If you have a question or concern about special education law, school administration, federal standards, or the overall rights of a student, please feel free to call the expert education law attorneys at Maya Murphy, P.C. in Westport today at (203) 221-3100 .
In the case of Bell v. West Haven Board of Education, a mother sued a school on behalf of her minor children. The mother claimed that a new “responsive classroom” model intentionally inflicted emotion distress on her children. Intentional Infliction of Emotional Distress (IIED) allows an individual to recover for severe mental and/or emotional distress caused by an individual who intentionally or recklessly inflicted the distress by behaving in a way that was “extreme and outrageous.”
The focus of the mother’s complaint is an educational model known as the “Responsive Classroom.” This model is designed to foster more communication and cooperation among students, and between students and faculty in the primary education system. The system would mediate “discussions” between students that had a misunderstanding or argument. This program was intended to foster greater respect for peers within a diverse student body, as well as defuse disruptive situations. Allegedly, the result was just the opposite. According to the mother, the model fostered a chaotic and disruptive environment, and interrupted the structured atmosphere necessary for learning. The mother’s allegations are backed by the children’s various testimonies to disruptions and bullying that were allowed to continue in their “responsive classroom.”

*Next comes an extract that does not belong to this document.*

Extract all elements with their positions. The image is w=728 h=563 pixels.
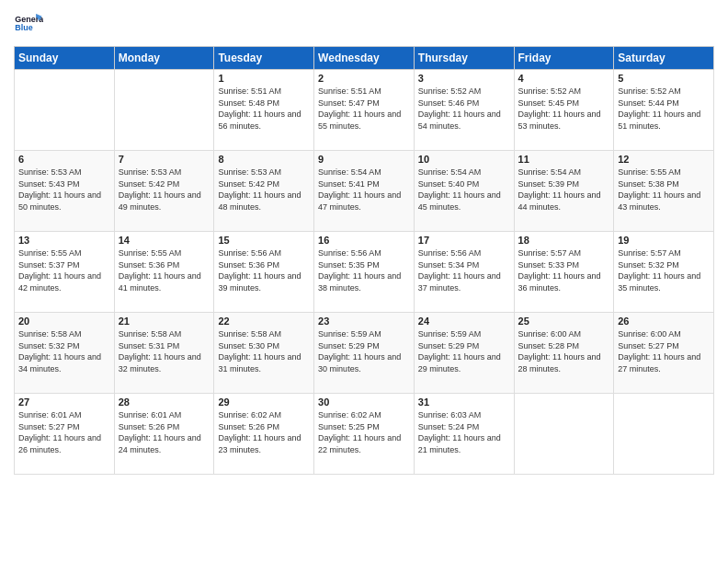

The court granted summary judgment, a court decision in favor of one party over another, for the school. The court found that the children’s statement were inconsistent at best when compared to the mother’s allegations. There was evidence showing that the principle and school responded and acted on parent and teacher concerns. Most important, however, is the mother’s overall lack of support in her claim that the school acted intentionally or recklessly towards the injury of her children. There was no evidence indicating the children suffered any injury, and purely speculative accusations in regard to the principle and school’s conduct.